One might complain that 1 in 1000 is still not sensible by humans. If we change the percentage to a 1% chance (0.01) or 1 in 100, which is the default in the function, we get the following:
lopxings=cbind(result, years_to_reach(prob, pct=0.01) )
print(lopxings)
## name prob years pyear lastmax
## 1 HEALDSBURG; GRANT_SCHOOL_ROAD 0.000341 30 0.01017958 0.06593722
## 2 PETALUMA; SOUTH_POINT_ROAD 0.000341 30 0.01017958 0.06593722
## 3 NOVATO; PED_XING 0.000205 50 0.01019869 0.04017490
## 4 NOVATO; Franklin_Ped_crossing 0.000145 70 0.01009939 0.02858558
## 5 SANTAROSA; Railroad_square_ped_xing 0.000141 72 0.01010135 0.02780802
## 6 NOVATO; BIKE_PATH_PED 0.000086 117 0.01001198 0.01705365
## 7 ROHNERTPARK; PED_XING 0.000057 177 0.01003856 0.01133559
These figures can be interpreted like this.
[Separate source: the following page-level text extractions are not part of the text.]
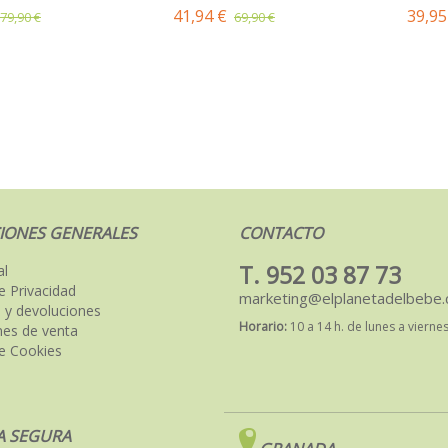
41,94 €
39,95
79,90 €
69,90 €
IONES GENERALES
CONTACTO
T. 952 03 87 73
al
de Privacidad
marketing@elplanetadelbebe
 y devoluciones
Horario:
10 a 14 h. de lunes a vierne
nes de venta
de Cookies
 SEGURA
If you stood at Healdsburg’s Grant School Road crossing for 30 years, you would have a 1% chance of seeing a crossing collision. You would have to stand at the Rohnert Park pedestrian crossing for 177 years to have a 1% chance of seeing a crossing collision. Watching for 200 years would still give you only a 1.13% chance of seeing an accident.
Any of these times is so long that of course the technology, schedules and conditions near the crossing would change so much that the original estimates would be useless. Indeed, if we look at data for 2017, the list of cxrossings and probabilities of collision are in different order, and different sizes. So we need to ask about the prediction method– how does WABC calculate the probabilities of collison.
I’ll write more about another method to estimate the probability of a collision another time.